The classic - and addictive - Jamaican breakfast is ackee and saltfish .
The soft yellow flesh of the otherwise bland ackee fruit is fried with
onions, sweet and hot peppers, fresh tomatoes and boiled, flaked salted
cod. It's usually served with the delicious spinach-like callaloo ,
boiled green bananas and fried or boiled dumplings.
At most of Jamaica's cheaper restaurants and hotels, chicken and fish
are the mainstays of lunch and dinner. Chicken is typically fried in a
seasoned batter, jerked or curried, while fish can be grilled, steamed
with okra and pimento pods, brown-stewed in a tasty sauce or "

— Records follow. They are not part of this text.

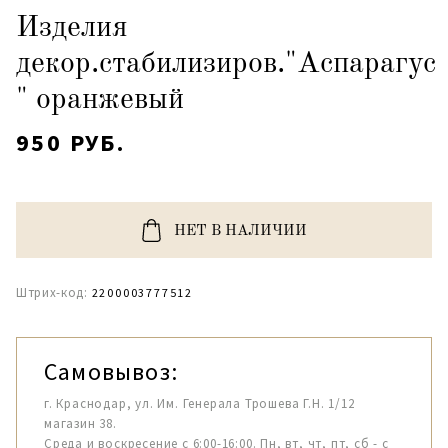
Изделия
декор.стабилизиров."Аспарагус
" оранжевый
950 РУБ.
НЕТ В НАЛИЧИИ
Штрих-код:
2200003777512
Самовывоз:
г. Краснодар, ул. Им. Генерала Трошева Г.Н. 1/12
магазин 38.
Среда и воскресение с 6:00-16:00. Пн, вт, чт, пт, сб - с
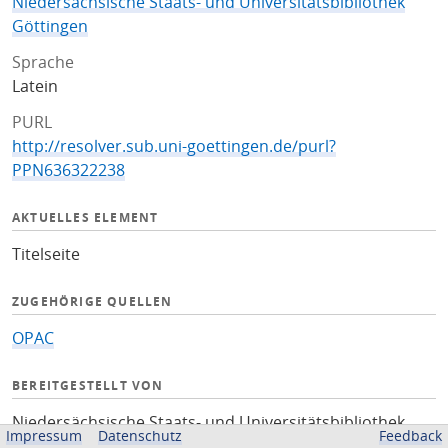
Niedersächsische Staats- und Universitätsbibliothek
Göttingen
Sprache
Latein
PURL
http://resolver.sub.uni-goettingen.de/purl?
PPN636322238
AKTUELLES ELEMENT
Titelseite
ZUGEHÖRIGE QUELLEN
OPAC
BEREITGESTELLT VON
Niedersächsische Staats- und Universitätsbibliothek
Impressum
Datenschutz
Feedback
Göttingen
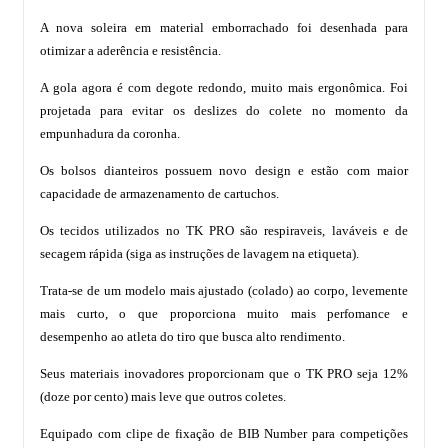
A nova soleira em material emborrachado foi desenhada para
otimizar a aderência e resistência.
A gola agora é com degote redondo, muito mais ergonômica. Foi
projetada para evitar os deslizes do colete no momento da
empunhadura da coronha.
Os bolsos dianteiros possuem novo design e estão com maior
capacidade de armazenamento de cartuchos.
Os tecidos utilizados no TK PRO são respiraveis, laváveis e de
secagem rápida (siga as instruções de lavagem na etiqueta).
Trata-se de um modelo mais ajustado (colado) ao corpo, levemente
mais curto, o que proporciona muito mais perfomance e
desempenho ao atleta do tiro que busca alto rendimento.
Seus materiais inovadores proporcionam que o TK PRO seja 12%
(doze por cento) mais leve que outros coletes.
Equipado com clipe de fixação de BIB Number para competições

escovitched " - served in a spicy sauce of onions, hot peppers and
vinegar. " Jerking " is the island's most distinctive cooking style.

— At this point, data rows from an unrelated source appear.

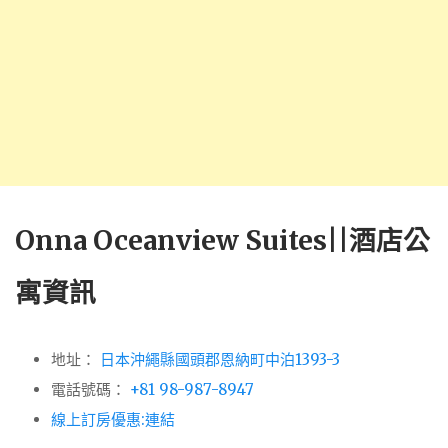
Onna Oceanview Suites||酒店公
寓資訊
地址：
日本沖繩縣國頭郡恩納町中泊1393-3
電話號碼：
+81 98-987-8947
線上訂房優惠:連結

Meat - usually chicken or pork, but occasionally fish - is seasoned in a
mixture of island-grown spices, including pimento, hot peppers, cinnamon
and nutmeg, and then grilled slowly, often for hours, over a fire of
pimento wood and under a cover of wooden slats or corrugated zinc sheets
in a customized oil drum.
Rice and peas (rice cooked with coconut, spices and red kidney beans) is
the accompaniment to most meals, though you'll sometimes get bammy (a
substantial bread made from cassava flour), festival (a light, sweet,
fried dumpling), sweet or regular potatoes (the latter known as Irish
potatoes), yam, dasheen (like a yam, but chewier), Johnny cakes or fried
or boiled dumplings .
Jamaica's water is safe to drink, and locally bottled spring water is
widely available. For a tastier non-alcoholic drink , look no further
than the roadside piles of coconuts in every town and village, often
advertised with a sign saying " ice-cold jelly ". Other soft drinks
include Jamaica's own Ting (a refreshing sparkling grapefruit drink),
Malta (a fortifying malt drink), throat-tingling ginger beers and fresh
limeade. Fresh fruit juices - tamarind, June plum, guava, soursop,
strawberry and cucumber - are always delicious if occasionally
over-sweet. Jamaican Blue Mountain coffee is among the best and most
expensive in the world, though the other local brews, such as High
Mountain, Low Mountain or Mountain Blend, are also good.
The national beer is the excellent Red Stripe. Heineken is widely
available, as is locally brewed Guinness, which competes with the
sweeter Dragon as the island's stout of choice. Wray and Nephew make the
classic white overproof rum : cheap, potent, available everywhere and
best knocked back with a mixer of Ting. There are plenty of less caustic
brands of white rum, the smoothest being C.J. Wray Dry. If you're after
taste rather than effect, try gold rums and the older, aged varieties
such as Appleton Estate 12-year-old.